Data:
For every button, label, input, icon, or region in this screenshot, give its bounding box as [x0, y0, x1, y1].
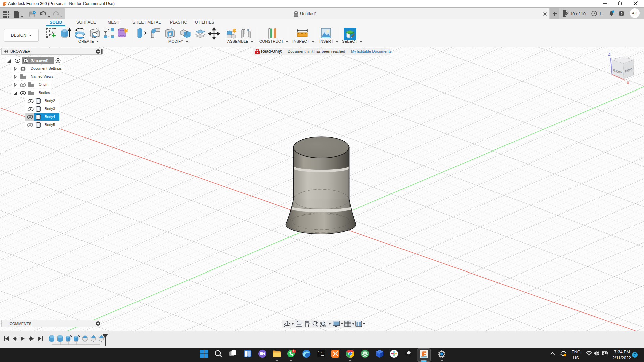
svg-text:1: 1	[293, 349, 294, 353]
svg-text:Z: Z	[608, 52, 610, 57]
svg-text:C:\_: C:\_	[318, 351, 324, 354]
svg-text:?: ?	[620, 12, 623, 16]
svg-text:X: X	[627, 81, 629, 85]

What you should do: For this exercise, restate the material exactly and skip every picture.

Exercise answer:
For every button, label, input, icon, or region in this screenshot, give its bounding box as [x0, y0, x1, y1].
svg-text:1: 1	[293, 349, 294, 353]
svg-text:Z: Z	[608, 52, 610, 57]
svg-text:C:\_: C:\_	[318, 351, 324, 354]
svg-text:?: ?	[620, 12, 623, 16]
svg-text:X: X	[627, 81, 629, 85]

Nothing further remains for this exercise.